Почему я никогда не рассказывала об этом Роману Кармену? Наверное, потому, что в юности воспоминания детства - это редкие гости нашей памяти, и рассказывать о них кажется неинтересным. А познакомилась я с Романом Карменом, когда мы оба были очень молодыми, на заре нашей трудовой жизни. И так уж случилось, что историю о книге его отца я не рассказала ему ни тогда, ни позже. А ему, наверное, было бы приятно ее услышать: он бережно хранил намять об отце.[1]
С Романом Карменом я встретилась в первые годы моего московского бытия, в веселую, беззаботную, полуголодную пору, когда отсутствие денег и постоянного крова над головой полностью погашалось уверенностью в счастье, которое обязательно придет. Никаких веских оснований для такой уверенности, в общем, не было, если не считать того обстоятельства, что в московских журналах появилось несколько моих стихотворений. Это были стихи о поездах, об угле, о водопроводе, о заводской проходной, о коммунальной квартире, о простых, зримых вещах, зримом реальном мире. Михаил Кольцов зорким своим взглядом усмотрел в моих сочинениях нечто, позволившее предположить, что я могу попробовать писать прозу. Кольцов дал мне первую командировку, напечатал в «Огоньке» мой первый очерк. Вскоре после этого мне предложили написать очерк для журнала «30 дней».
Страсть к сенсациям
Так назывался ежемесячный журнал короткого рассказа и очерка с большим количеством иллюстраций. Заместителем редактора и душой журнала был Василий Александрович Регинин, человек в каком-то смысле легендарный. У нас дома, под сиденьем старого кожаного дивана, хранились номера выходившего до революции «Синего журнала»; в одном из номеров целую полосу занимала фотография, где был изображен Регинин, снявшийся в клетке со львом. Эту фотографию я не раз восхищенно разглядывала в детстве. И вот случилось чудо: тот самый Регинин вызвал меня к себе.

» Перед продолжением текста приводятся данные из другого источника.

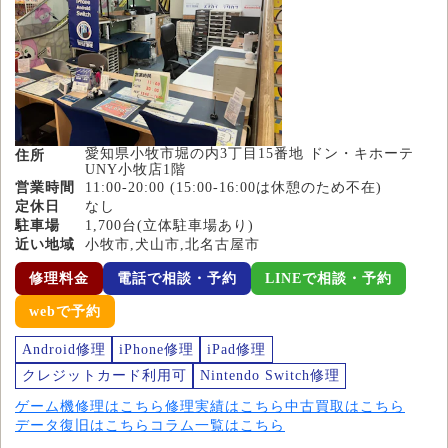
愛知県小牧市堀の内3丁目15番地 ドン・キホーテ
住所
UNY小牧店1階
営業時間
11:00-20:00 (15:00-16:00は休憩のため不在)
定休日
なし
駐車場
1,700台(立体駐車場あり)
近い地域
小牧市,犬山市,北名古屋市
修理料金
電話で相談・予約
LINEで相談・予約
webで予約
Android修理
iPhone修理
iPad修理
クレジットカード利用可
Nintendo Switch修理
ゲーム機修理はこちら
修理実績はこちら
中古買取はこちら
データ復旧はこちら
コラム一覧はこちら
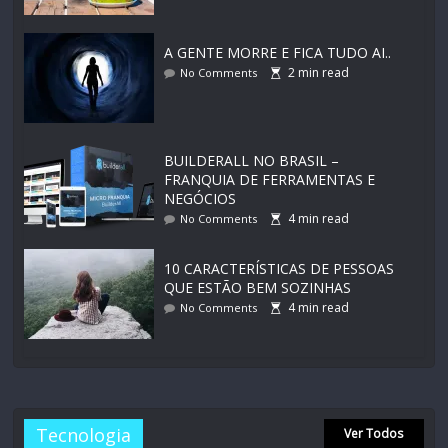
A GENTE MORRE E FICA TUDO AI..
2
min read
No Comments
BUILDERALL NO BRASIL –
FRANQUIA DE FERRAMENTAS E
NEGÓCIOS
4
min read
No Comments
10 CARACTERÍSTICAS DE PESSOAS
QUE ESTÃO BEM SOZINHAS
4
min read
No Comments
Tecnologia
Ver Todos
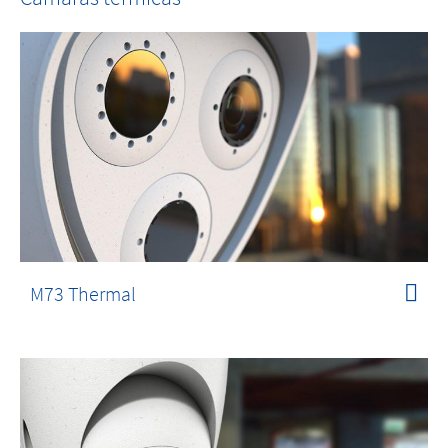
M73 Thermal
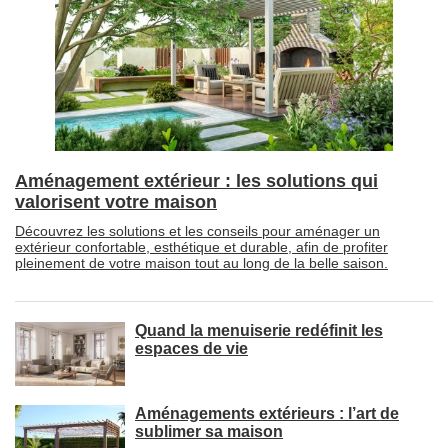
Aménagement extérieur : les solutions qui
valorisent votre maison
Découvrez les solutions et les conseils pour aménager un
extérieur confortable, esthétique et durable, afin de profiter
pleinement de votre maison tout au long de la belle saison.
Quand la menuiserie redéfinit les
espaces de vie
Aménagements extérieurs : l’art de
sublimer sa maison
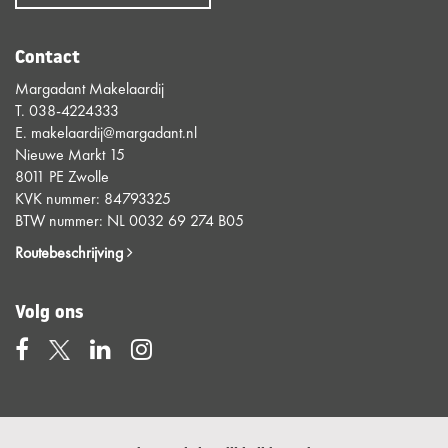
Contact
Margadant Makelaardij
T.
038-4224333
E.
makelaardij@margadant.nl
Nieuwe Markt 15
8011 PE Zwolle
KVK nummer: 84793325
BTW nummer: NL 0032 69 274 B05
Routebeschrijving
Volg ons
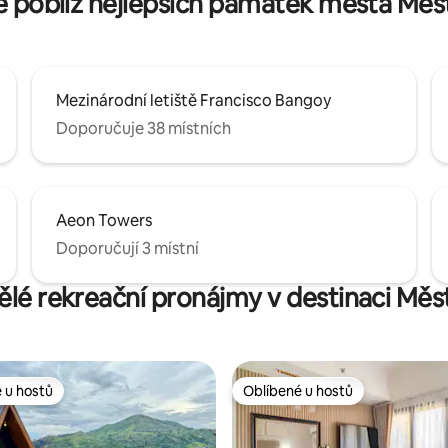
e poblíž nejlepších památek města Mě
Mezinárodní letiště Francisco Bangoy
Doporučuje 38 místních
Aeon Towers
Doporučují 3 místní
vělé rekreační pronájmy v destinaci Mě
 u hostů
Oblíbené u hostů
 u hostů
Oblíbené u hostů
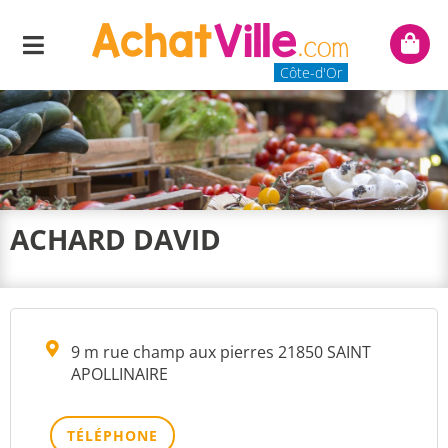
Menu
Mon
panie
Côte-d'Or
ACHARD DAVID
9 m rue champ aux pierres 21850 SAINT
APOLLINAIRE
TÉLÉPHONE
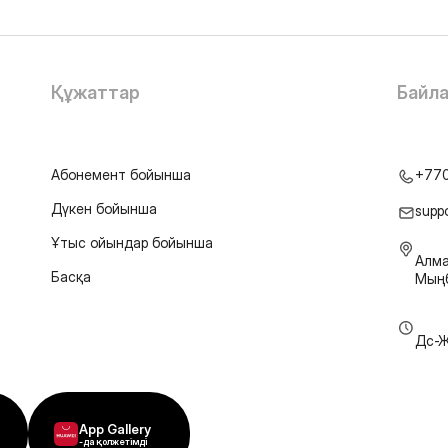
Құжаттар
Байл
Абонемент бойынша
+77
Дүкен бойынша
supp
Ұтыс ойындар бойынша
Алма
Басқа
Мыңб
Дс-Ж
App Gallery
-да қолжетімді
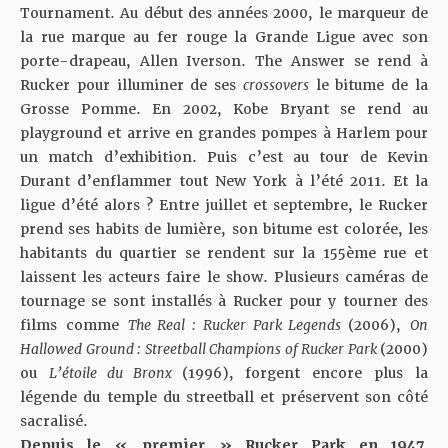
Tournament. Au début des années 2000, le marqueur de
la rue marque au fer rouge la Grande Ligue avec son
porte-drapeau, Allen Iverson. The Answer se rend à
Rucker pour illuminer de ses
crossovers
le bitume de la
Grosse Pomme. En 2002, Kobe Bryant se rend au
playground et arrive en grandes pompes à Harlem pour
un match d’exhibition. Puis c’est au tour de
Kevin
Durant d’enflammer tout New York à l’été 2011
. Et la
ligue d’été alors ? Entre juillet et septembre, le Rucker
prend ses habits de lumière, son bitume est colorée, les
habitants du quartier se rendent sur la 155ème rue et
laissent les acteurs faire le show. Plusieurs caméras de
tournage se sont installés à Rucker pour y tourner des
films comme
The Real : Rucker Park Legends
(2006),
On
Hallowed Ground : Streetball Champions of Rucker Park
(2000)
ou
L’étoile du Bronx
(1996), forgent encore plus la
légende du temple du streetball et préservent son côté
sacralisé.
Depuis le « premier » Rucker Park en 1947,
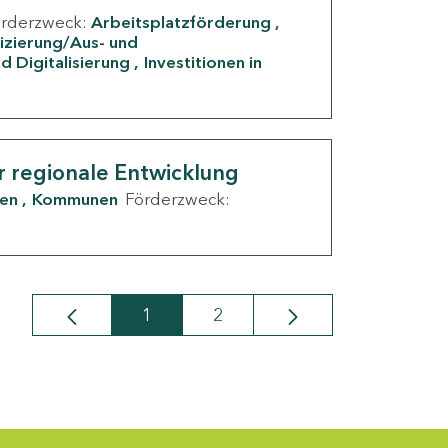
örderzweck:
Arbeitsplatzförderung
fizierung/Aus- und
d Digitalisierung
Investitionen in
g
r regionale Entwicklung
den
Kommunen
Förderzweck:
1
2
Seite
Seite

К моему удивлению, он изменился мало: те же короткие, подстриженные усы, та же прическа с прямым пробором, галстук «бабочкой»... Даже бамбуковая легкая трость, стоявшая в углу его маленького кабинета, казалась мне той самой, с какой он когда-то входил в цирк. Регинин сидел за канцелярским столом, заваленным авторскими рукописями, а я, пяля на него глаза, видела его таким, каким запомнила по знаменитой фотографии: элегантным «бонвиваном», с беспечной храбростью развалившимся на стуле перед огромным, удивленно взирающим на него львом.
Страсть к сенсациям, оставшаяся у Регинина с давних времен, соединялась в нем с отличным знанием полиграфии, изобретательностью и редакторским чутьем. Журнал «30 дней» был прекрасно оформлен, в числе иллюстраторов были лучшие художники, фотографии отличались свежестью сюжетов с неожиданностью ракурсов. В литературном мире он знал всех и все знали его: не существовало, кажется, ни одного крупного писателя, какому не было бы известно, что в ту самую минуту, когда он закончит новый рассказ, его настигнет телефонный звонок Регинина, который будет просить этот рассказ для журнала и постарается первым его получить.[2]
Была у Регинина еще одна черта: он любил «открывать» новые имена, с охотой привлекал в журнал молодых. Так на страницах журнала «30 дней» рядом с работами известных фоторепортеров появились снимки молодого Романа Кармена. Мало кто из репортеров - да и сам Кармен - могли предполагать, что это начало пути знаменитого кинооператора и кинорежиссера, будущего лауреата многих премий, будущего Героя Социалистического Труда..
Первый очерк для «30 дней»
И вот для журнала «30 дней» мне предстояло написать очерк.
В ту пору строительство новой Москвы представлялось нам огромным миром, полным увлекательных открытий.